# Fetal calf as B.A.R.F



## gsd_newbie (Aug 23, 2011)

Max is a 03 months old showline GSD, and has been feed Royal Canin (evening) and chicken quarter (morning) since weaning. Recently I found a supply source of fetal calf (fresh, clean and unborn), and it is so cheap ($1.5 per kg). Since it is so weird kind of meat, I would like very much to have your advice and comment before going ahead feeding my puppy completely raw. Thanks


----------



## Lauri & The Gang (Jun 28, 2001)

I would want to know why the calves were aborted.


----------



## gsd_newbie (Aug 23, 2011)

I also don't know why, these fetal calf supplied directly from local slaughter-houses, still in the fetal sack. I believe this is legal here, as long as these slaughter-houses are licensed and under quarantine and quality control by Gorn. officer.


----------



## msvette2u (Mar 20, 2006)

I would think they'd be lacking some minerals and vitamins that hay or grain fed beef would have. When you see veal it's very pale. I'd be concerned about lack of calcium in the bones as well but maybe that's not as big of issue.


----------



## Catu (Sep 6, 2007)

Those calves are not aborted, they are found inside the mothers when they are slaughtered. I think it is a great source of good meat that, just as anything else, needs to be balanced with other sources as well.


----------



## BlackGSD (Jan 4, 2005)

How long would it be between the time the cows were slaughtered and the time you got the fetus?


----------



## gsd_newbie (Aug 23, 2011)

Catu said:


> Those calves are not aborted, they are found inside the mothers when they are slaughtered. I think it is a great source of good meat that, just as anything else, needs to be balanced with other sources as well.


Yes you are right, those calves found inside cows when they are slaughtered. I would much appreciated to have your further input on what kind of other sources to be fed so to keep the required balance. Thanks

ps. Sometimes fetal calf delivered when it is still hot, sometimes frozen.


----------



## northwoodsGSD (Jan 30, 2006)

While its not exactly the same, I have a dairy farmer that gives me any of his calves that die during the birthing process(much more common than I had thought). Due the the LARGE number of milkers he has, I usually get at least 10 calves a birthing season. I also end up with the ones that die shortly after birth due to getting stepped/laid on. 
When I get them it is usually within a few of birth/death, but on occassion in might be 12 hrs(if died at night). While I've never hesitated to feed/use the calves that "aged" a bit, our night temps this time of year stay under 30F.
I've also found that the bones are still very soft at this point. I feed everything except the hide.
The only thing you need to watch for, is if the cows have been given any type of drugs(antibioctics, steriods, ect). I wouldn't feed anything from treated cows.


----------



## dazedtrucker (May 2, 2011)

gsd_newbie said:


> Max is a 03 months old showline GSD, and has been feed Royal Canin (evening) and chicken quarter (morning) since weaning. Recently I found a supply source of fetal calf (fresh, clean and unborn), and it is so cheap ($1.5 per kg). Since it is so weird kind of meat, I would like very much to have your advice and comment before going ahead feeding my puppy completely raw. Thanks


That is the most interesting question I've read on raw feeding. I would love to hear the scientific answer...


----------



## Lauri & The Gang (Jun 28, 2001)

Catu said:


> Those calves are not aborted, they are found inside the mothers when they are slaughtered. I think it is a great source of good meat that, just as anything else, needs to be balanced with other sources as well.


If that is the case then I would say GO FOR IT! 

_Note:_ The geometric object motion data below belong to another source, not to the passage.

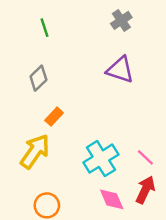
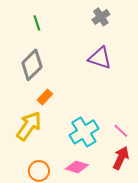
gray diamond: (38, 78) -> (32, 65), size x1.4
pink diamond: (112, 199) -> (77, 167), moved, turned -50

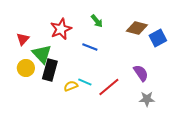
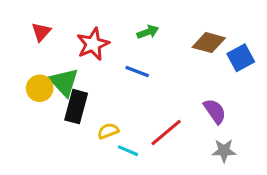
green arrow: (97, 21) -> (148, 32), turned -72
red triangle: (23, 39) -> (41, 32), moved
yellow circle: (26, 68) -> (40, 88), moved
cyan line: (85, 82) -> (128, 151), moved

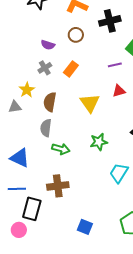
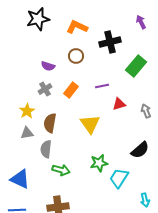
purple line: (115, 65) -> (102, 86), moved
red triangle: (119, 91) -> (119, 104), moved
gray triangle: (15, 107) -> (27, 133), moved
cyan trapezoid: (119, 173) -> (119, 178), moved

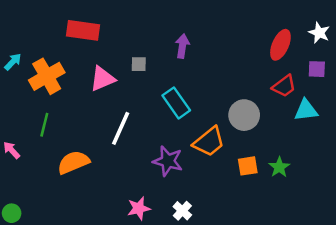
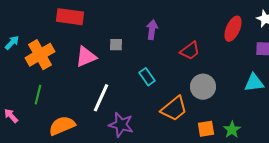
red trapezoid: (284, 86) -> (190, 51), moved
cyan rectangle: (176, 103) -> (147, 77), size x0.7
purple star: (168, 161) -> (121, 125), moved

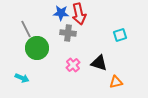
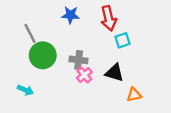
red arrow: (79, 14) -> (109, 18), moved
gray cross: (68, 33) -> (79, 60), moved
cyan square: (120, 35) -> (122, 40), moved

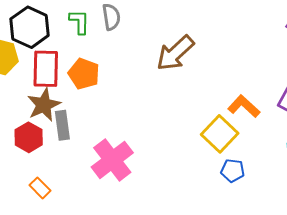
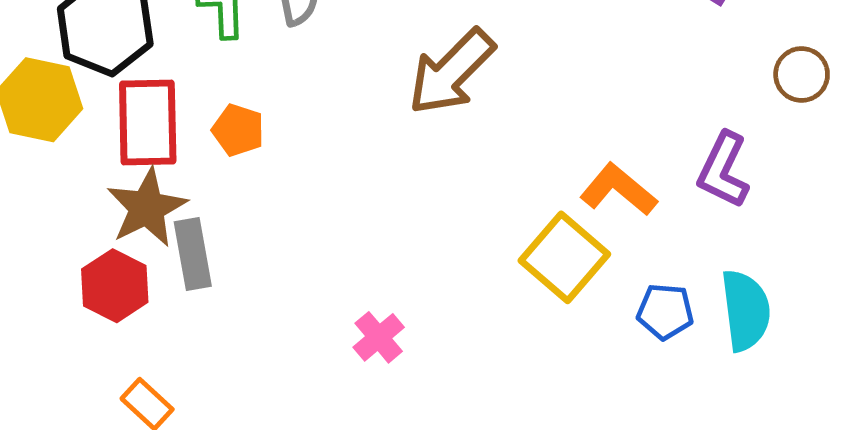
orange pentagon: (84, 74) -> (238, 130), size x0.7
pink cross: (112, 160) -> (379, 337), moved, size x0.5
blue pentagon: (233, 171) -> (665, 312), moved

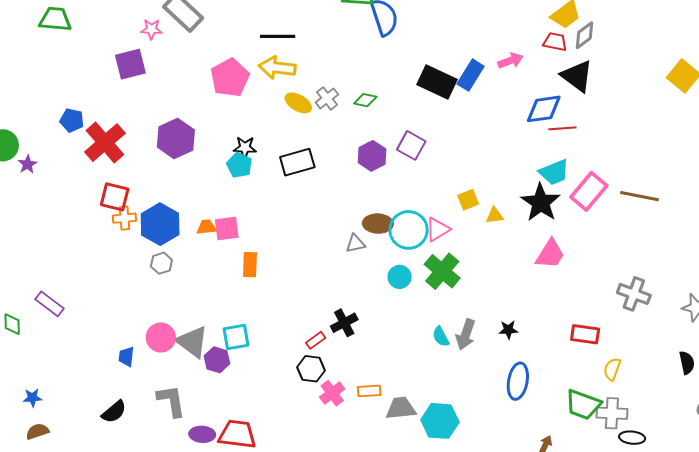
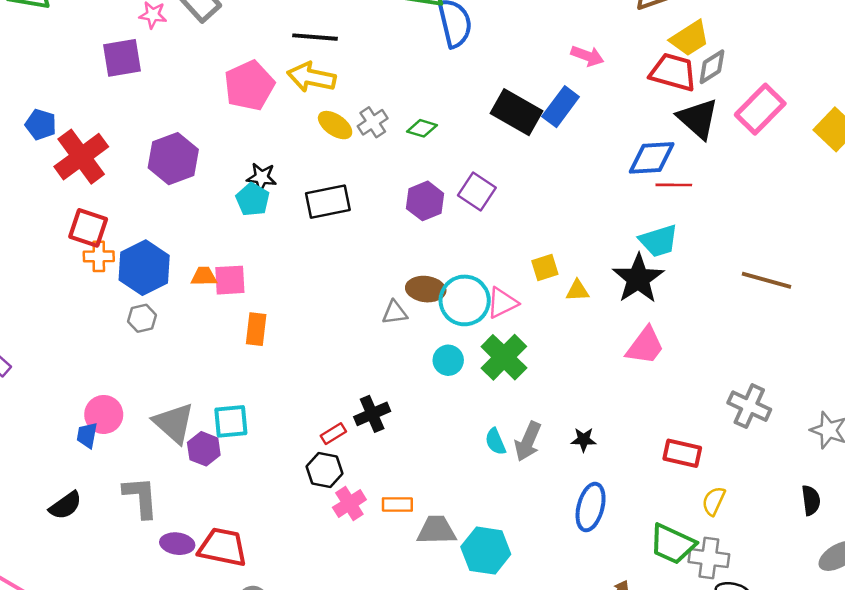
red trapezoid: (555, 42) -> (673, 72), size x1.5
pink arrow: (510, 61) -> (587, 56), moved, turned 35
pink rectangle: (589, 191) -> (760, 109), moved
pink circle: (161, 337) -> (104, 414), moved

I would feed everything - including the amniotic sac (if the dogs would eat it).

I would treat the calf itself as RMBs and the sac as organ meat. (It might be muscle meat but if it's very rich it might cause digestive upset if giving in large quantities so I would err on the side of caution and feed it at the organ meat percentage.)

And as Catu said - treat it like any other source of food. Use it along with a variety of other protein sources.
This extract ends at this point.